__WHAT IS NEEDED__. Tell how many lines in the data below include the word "Source". The answer is the number only.
====== DATA IN THIS EXERCISE ======
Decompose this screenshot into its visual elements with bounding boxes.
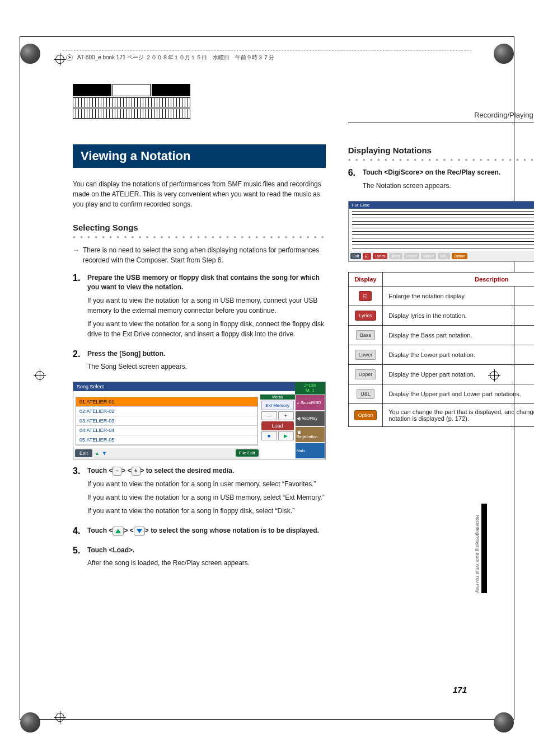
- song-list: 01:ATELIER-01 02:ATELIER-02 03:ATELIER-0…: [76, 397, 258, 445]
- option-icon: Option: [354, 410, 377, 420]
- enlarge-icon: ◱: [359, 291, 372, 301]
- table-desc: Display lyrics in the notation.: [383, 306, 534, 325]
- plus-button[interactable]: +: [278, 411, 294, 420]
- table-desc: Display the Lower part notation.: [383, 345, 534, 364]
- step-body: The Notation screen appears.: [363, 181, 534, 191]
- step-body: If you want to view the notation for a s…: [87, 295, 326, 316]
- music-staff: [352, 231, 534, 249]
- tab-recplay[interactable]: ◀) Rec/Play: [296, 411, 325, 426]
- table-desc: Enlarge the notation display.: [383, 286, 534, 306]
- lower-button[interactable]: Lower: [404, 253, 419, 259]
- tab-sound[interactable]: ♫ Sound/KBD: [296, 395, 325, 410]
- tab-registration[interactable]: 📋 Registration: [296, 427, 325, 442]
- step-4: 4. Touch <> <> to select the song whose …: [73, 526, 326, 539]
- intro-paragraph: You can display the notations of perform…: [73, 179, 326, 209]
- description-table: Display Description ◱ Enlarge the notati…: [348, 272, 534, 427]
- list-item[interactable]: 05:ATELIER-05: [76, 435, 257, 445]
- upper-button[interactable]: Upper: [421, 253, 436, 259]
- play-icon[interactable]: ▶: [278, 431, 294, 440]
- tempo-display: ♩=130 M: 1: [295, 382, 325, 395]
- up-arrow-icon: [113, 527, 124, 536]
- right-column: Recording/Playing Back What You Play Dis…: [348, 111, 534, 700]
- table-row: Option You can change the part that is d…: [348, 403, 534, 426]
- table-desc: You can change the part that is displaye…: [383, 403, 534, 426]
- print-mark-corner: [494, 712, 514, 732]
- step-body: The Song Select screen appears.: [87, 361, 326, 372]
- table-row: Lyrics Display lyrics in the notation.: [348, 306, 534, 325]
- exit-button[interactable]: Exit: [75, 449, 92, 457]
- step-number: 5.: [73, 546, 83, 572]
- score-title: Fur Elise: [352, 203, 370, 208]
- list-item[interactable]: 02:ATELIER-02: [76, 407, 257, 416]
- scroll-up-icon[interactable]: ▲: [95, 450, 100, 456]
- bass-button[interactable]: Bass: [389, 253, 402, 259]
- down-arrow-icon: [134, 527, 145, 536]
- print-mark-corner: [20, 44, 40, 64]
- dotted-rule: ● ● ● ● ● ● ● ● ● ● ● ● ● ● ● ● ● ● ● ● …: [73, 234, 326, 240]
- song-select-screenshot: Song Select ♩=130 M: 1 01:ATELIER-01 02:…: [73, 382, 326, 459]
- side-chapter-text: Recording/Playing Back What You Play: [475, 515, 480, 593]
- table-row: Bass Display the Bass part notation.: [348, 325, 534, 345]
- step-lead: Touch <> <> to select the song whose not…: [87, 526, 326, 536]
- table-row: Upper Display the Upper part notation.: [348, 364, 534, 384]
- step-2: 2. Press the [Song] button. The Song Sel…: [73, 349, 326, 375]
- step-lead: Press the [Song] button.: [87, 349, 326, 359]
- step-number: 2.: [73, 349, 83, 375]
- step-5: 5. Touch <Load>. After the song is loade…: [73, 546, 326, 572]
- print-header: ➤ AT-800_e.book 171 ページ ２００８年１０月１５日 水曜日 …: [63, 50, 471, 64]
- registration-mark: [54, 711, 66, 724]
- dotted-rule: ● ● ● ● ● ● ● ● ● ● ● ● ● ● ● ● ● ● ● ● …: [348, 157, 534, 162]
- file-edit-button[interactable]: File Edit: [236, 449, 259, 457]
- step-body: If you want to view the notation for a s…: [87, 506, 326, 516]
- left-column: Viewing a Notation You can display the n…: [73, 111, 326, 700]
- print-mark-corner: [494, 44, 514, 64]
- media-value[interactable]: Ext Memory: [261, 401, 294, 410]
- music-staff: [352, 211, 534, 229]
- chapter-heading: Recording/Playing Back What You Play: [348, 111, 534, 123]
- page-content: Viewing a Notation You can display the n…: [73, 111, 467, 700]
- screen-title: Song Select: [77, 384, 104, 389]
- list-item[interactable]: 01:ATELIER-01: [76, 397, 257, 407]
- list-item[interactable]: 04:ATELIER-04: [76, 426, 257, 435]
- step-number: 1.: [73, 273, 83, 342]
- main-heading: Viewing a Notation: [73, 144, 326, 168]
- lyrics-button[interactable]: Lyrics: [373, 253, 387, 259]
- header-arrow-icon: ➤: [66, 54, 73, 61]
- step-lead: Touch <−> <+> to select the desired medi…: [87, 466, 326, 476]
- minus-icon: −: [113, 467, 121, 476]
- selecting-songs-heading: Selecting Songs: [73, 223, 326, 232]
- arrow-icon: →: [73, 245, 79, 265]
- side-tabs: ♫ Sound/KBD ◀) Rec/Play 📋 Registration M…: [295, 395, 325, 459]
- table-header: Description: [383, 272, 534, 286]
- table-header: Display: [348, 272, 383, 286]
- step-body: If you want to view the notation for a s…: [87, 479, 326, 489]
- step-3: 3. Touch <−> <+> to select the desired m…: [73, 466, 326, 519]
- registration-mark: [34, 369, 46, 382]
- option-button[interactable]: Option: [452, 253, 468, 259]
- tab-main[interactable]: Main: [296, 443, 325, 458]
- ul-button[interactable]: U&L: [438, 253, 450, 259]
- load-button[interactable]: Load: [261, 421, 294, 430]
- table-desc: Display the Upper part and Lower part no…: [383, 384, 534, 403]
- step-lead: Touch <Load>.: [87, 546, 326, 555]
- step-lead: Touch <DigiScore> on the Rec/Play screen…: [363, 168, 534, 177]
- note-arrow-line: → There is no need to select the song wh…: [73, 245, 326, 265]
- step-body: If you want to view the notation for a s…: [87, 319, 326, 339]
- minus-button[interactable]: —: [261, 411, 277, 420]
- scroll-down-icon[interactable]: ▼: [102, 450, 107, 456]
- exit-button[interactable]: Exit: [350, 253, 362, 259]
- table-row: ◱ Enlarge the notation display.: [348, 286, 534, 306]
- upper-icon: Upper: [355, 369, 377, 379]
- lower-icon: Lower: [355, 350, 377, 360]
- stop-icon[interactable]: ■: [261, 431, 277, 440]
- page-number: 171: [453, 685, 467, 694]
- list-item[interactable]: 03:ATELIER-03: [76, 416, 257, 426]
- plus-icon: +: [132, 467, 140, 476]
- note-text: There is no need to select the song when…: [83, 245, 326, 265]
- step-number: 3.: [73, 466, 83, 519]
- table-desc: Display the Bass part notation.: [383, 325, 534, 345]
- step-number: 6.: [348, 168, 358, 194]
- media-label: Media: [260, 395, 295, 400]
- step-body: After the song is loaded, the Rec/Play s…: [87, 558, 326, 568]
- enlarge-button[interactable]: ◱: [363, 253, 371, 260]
======
====== DATA IN THIS EXERCISE ======
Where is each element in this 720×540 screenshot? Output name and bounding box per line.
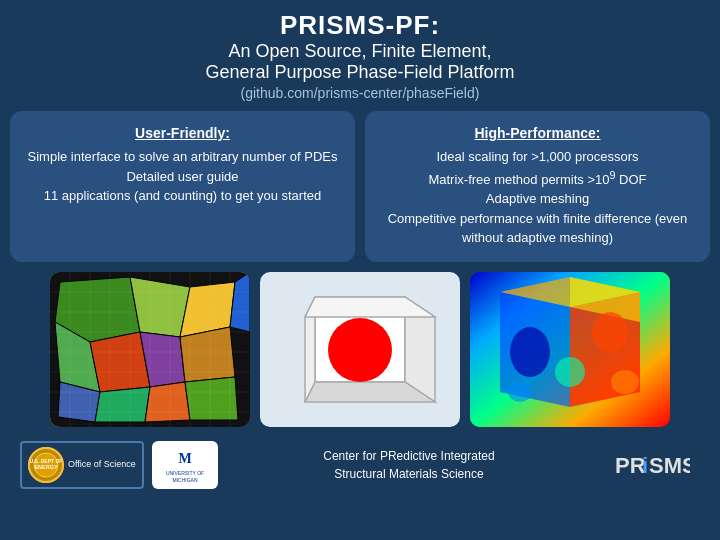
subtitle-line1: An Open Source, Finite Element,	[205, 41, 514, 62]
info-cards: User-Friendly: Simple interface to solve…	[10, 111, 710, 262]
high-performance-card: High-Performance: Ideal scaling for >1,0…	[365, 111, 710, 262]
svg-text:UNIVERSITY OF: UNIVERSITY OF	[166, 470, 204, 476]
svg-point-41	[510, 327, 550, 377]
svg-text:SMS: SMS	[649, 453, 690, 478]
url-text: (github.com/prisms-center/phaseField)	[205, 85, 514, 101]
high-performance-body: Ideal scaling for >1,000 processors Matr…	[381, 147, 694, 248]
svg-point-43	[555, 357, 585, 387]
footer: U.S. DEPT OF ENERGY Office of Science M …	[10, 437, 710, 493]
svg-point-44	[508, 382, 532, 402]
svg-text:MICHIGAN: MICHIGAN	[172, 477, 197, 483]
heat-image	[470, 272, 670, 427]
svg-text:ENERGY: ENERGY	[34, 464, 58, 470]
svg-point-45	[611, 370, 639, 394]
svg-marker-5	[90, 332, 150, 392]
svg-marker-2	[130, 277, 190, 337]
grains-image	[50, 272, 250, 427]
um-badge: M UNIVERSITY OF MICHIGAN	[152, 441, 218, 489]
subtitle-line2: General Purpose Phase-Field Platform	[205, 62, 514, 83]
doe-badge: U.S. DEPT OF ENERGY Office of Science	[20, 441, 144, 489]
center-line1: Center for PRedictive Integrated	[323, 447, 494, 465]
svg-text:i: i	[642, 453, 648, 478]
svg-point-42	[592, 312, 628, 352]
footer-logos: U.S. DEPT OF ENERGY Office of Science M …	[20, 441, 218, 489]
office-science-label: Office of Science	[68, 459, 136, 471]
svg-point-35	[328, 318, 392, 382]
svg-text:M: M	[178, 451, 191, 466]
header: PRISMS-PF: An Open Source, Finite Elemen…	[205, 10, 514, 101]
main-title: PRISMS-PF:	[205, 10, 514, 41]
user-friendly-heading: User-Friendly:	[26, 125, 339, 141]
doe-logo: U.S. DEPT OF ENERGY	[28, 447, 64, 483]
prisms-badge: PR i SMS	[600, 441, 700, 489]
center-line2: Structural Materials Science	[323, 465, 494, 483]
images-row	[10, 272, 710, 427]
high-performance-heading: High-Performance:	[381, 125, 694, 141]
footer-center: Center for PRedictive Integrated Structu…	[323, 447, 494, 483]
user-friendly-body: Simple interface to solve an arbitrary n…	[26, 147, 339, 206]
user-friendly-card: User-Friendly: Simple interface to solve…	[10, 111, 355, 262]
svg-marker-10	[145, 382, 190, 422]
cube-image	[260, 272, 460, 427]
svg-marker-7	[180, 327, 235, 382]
======
__RESPONSE AREA__. 2